* **YOUR TASK**:
Write out the records word for word, with no pictures.

* **SOURCE DATA**:

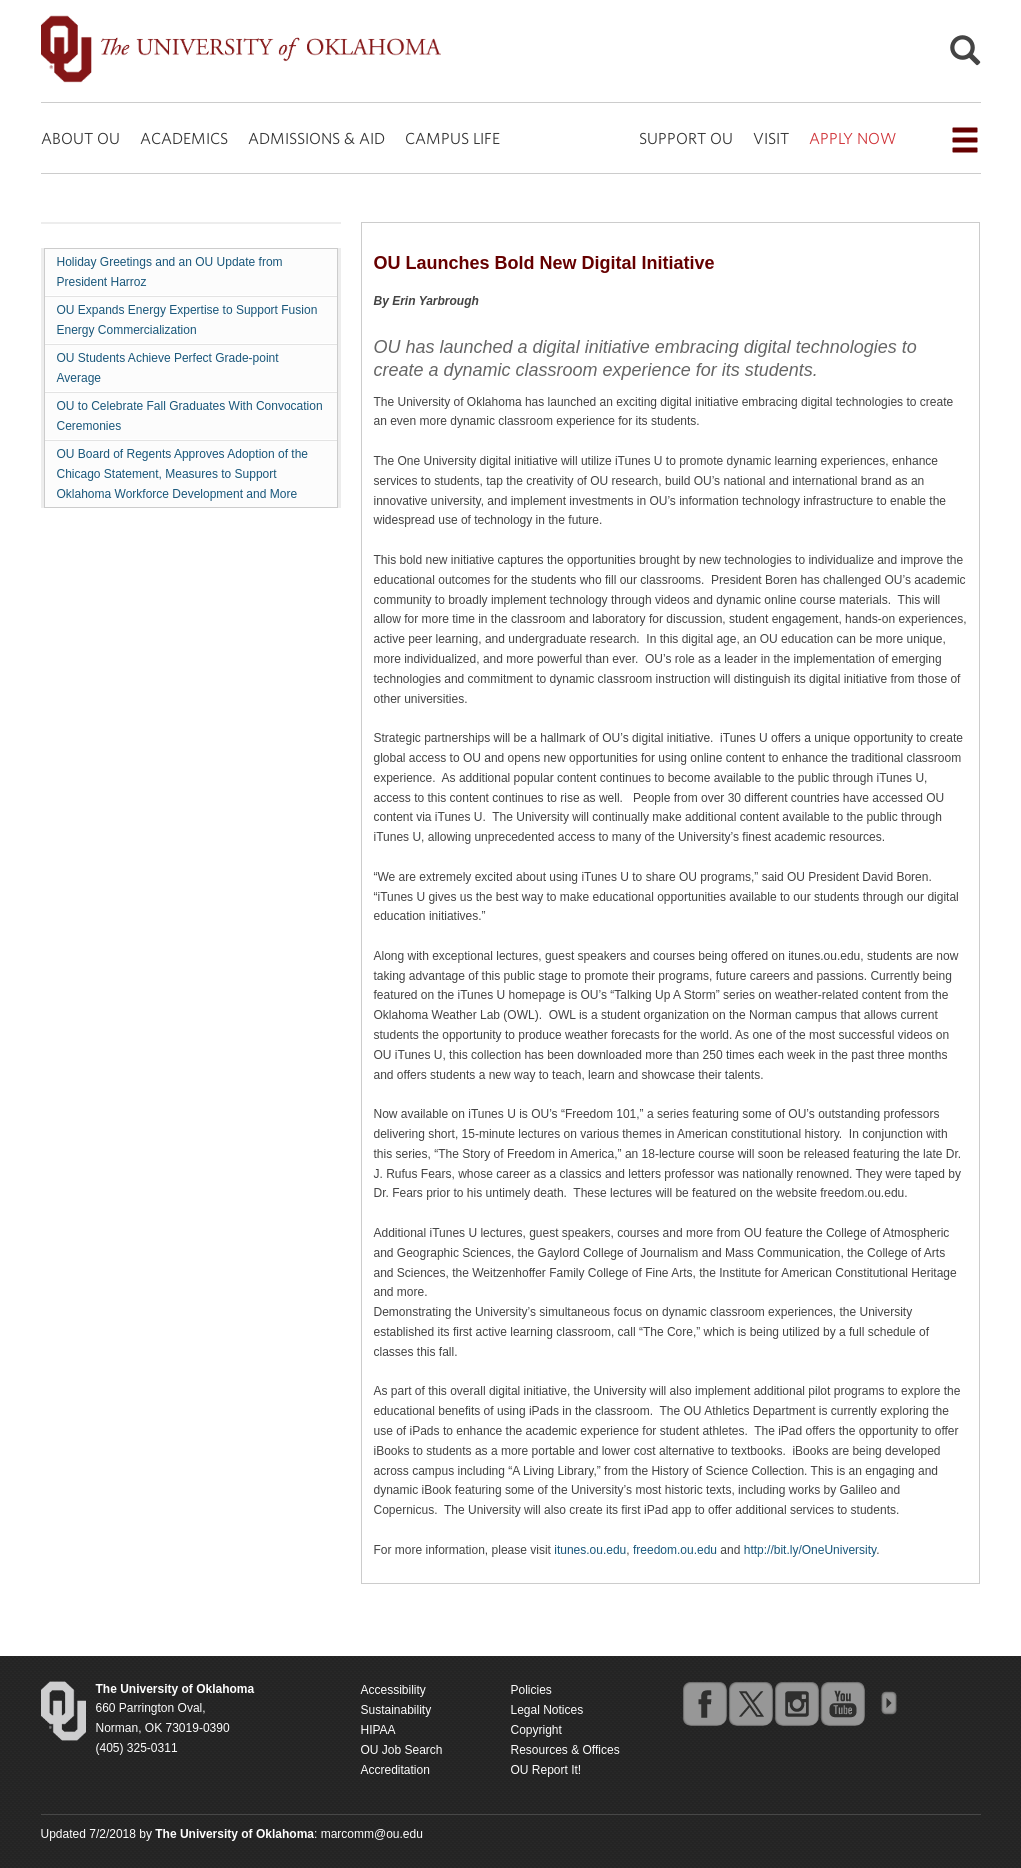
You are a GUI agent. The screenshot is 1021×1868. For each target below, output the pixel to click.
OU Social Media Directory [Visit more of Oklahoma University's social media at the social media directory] (888, 1703)
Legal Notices (547, 1710)
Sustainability (396, 1710)
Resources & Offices (565, 1750)
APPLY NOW (852, 138)
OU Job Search (402, 1750)
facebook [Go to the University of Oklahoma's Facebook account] (704, 1703)
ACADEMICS (184, 138)
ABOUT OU (80, 138)
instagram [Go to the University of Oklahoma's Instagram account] (796, 1703)
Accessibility (393, 1690)
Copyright (536, 1730)
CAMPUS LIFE (452, 138)
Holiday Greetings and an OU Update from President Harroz (170, 272)
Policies (531, 1690)
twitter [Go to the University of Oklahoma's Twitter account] (750, 1703)
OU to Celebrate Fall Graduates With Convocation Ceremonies (190, 416)
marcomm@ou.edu (372, 1834)
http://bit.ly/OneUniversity (810, 1550)
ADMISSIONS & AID (316, 138)
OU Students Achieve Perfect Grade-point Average (168, 368)
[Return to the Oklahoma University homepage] (175, 1689)
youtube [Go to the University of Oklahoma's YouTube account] (842, 1703)
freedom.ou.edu (675, 1550)
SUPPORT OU (686, 138)
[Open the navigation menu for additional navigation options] (965, 140)
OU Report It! (546, 1770)
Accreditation (395, 1770)
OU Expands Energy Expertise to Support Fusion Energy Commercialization (187, 320)
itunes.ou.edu (590, 1550)
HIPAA (378, 1730)
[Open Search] (965, 55)
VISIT (771, 138)
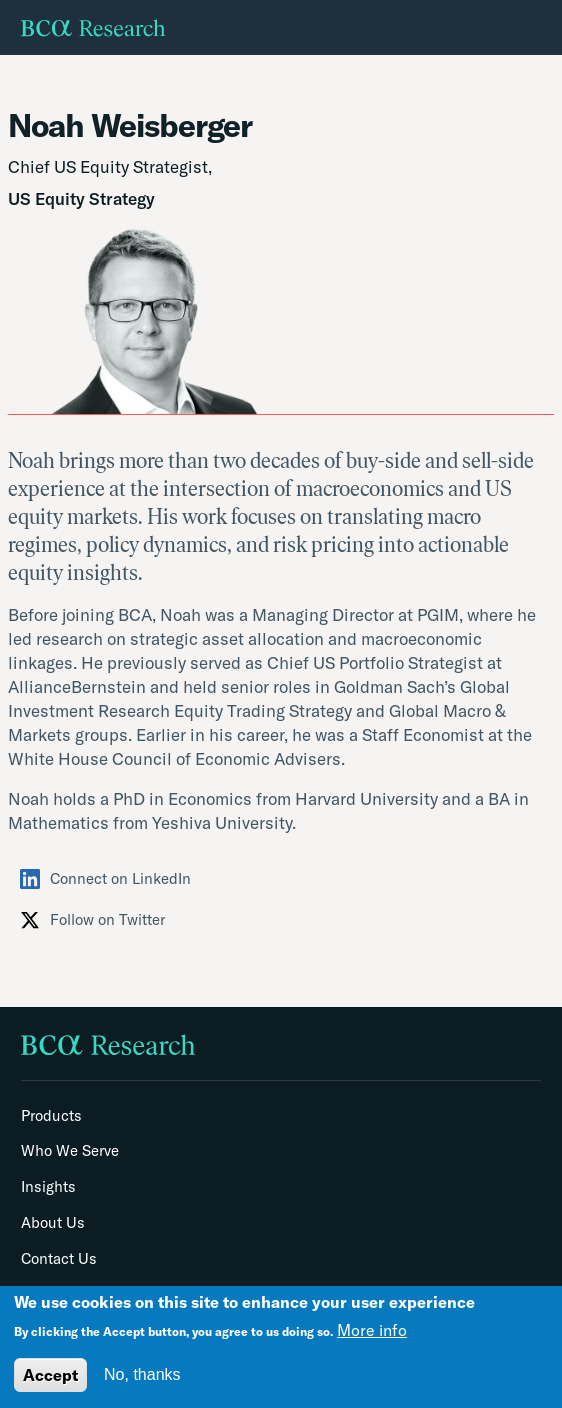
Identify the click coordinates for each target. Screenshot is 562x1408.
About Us (53, 1223)
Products (51, 1116)
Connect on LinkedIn (105, 879)
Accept (50, 1375)
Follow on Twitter (92, 920)
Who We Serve (70, 1151)
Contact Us (59, 1259)
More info (372, 1330)
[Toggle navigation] (542, 28)
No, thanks (142, 1374)
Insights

* **OUTPUT**:
You are a GUI agent. The screenshot is 1021×1868. For each target below, output the pixel to click.
OU Social Media Directory [Visit more of Oklahoma University's social media at the social media directory] (888, 1703)
Legal Notices (547, 1710)
Sustainability (396, 1710)
Resources & Offices (565, 1750)
APPLY NOW (852, 138)
OU Job Search (402, 1750)
facebook [Go to the University of Oklahoma's Facebook account] (704, 1703)
ACADEMICS (184, 138)
ABOUT OU (80, 138)
instagram [Go to the University of Oklahoma's Instagram account] (796, 1703)
Accessibility (393, 1690)
Copyright (536, 1730)
CAMPUS LIFE (452, 138)
Holiday Greetings and an OU Update from President Harroz (170, 272)
Policies (531, 1690)
twitter [Go to the University of Oklahoma's Twitter account] (750, 1703)
OU to Celebrate Fall Graduates With Convocation Ceremonies (190, 416)
marcomm@ou.edu (372, 1834)
http://bit.ly/OneUniversity (810, 1550)
ADMISSIONS & AID (316, 138)
OU Students Achieve Perfect Grade-point Average (168, 368)
[Return to the Oklahoma University homepage] (175, 1689)
youtube [Go to the University of Oklahoma's YouTube account] (842, 1703)
freedom.ou.edu (675, 1550)
SUPPORT OU (686, 138)
[Open the navigation menu for additional navigation options] (965, 140)
OU Report It! (546, 1770)
Accreditation (395, 1770)
OU Expands Energy Expertise to Support Fusion Energy Commercialization (187, 320)
itunes.ou.edu (590, 1550)
HIPAA (378, 1730)
[Open Search] (965, 55)
VISIT (771, 138)
Identify the click coordinates for each target. Screenshot is 562x1408.
About Us (53, 1223)
Products (51, 1116)
Connect on LinkedIn (105, 879)
Accept (50, 1375)
Follow on Twitter (92, 920)
Who We Serve (70, 1151)
Contact Us (59, 1259)
More info (372, 1330)
[Toggle navigation] (542, 28)
No, thanks (142, 1374)
Insights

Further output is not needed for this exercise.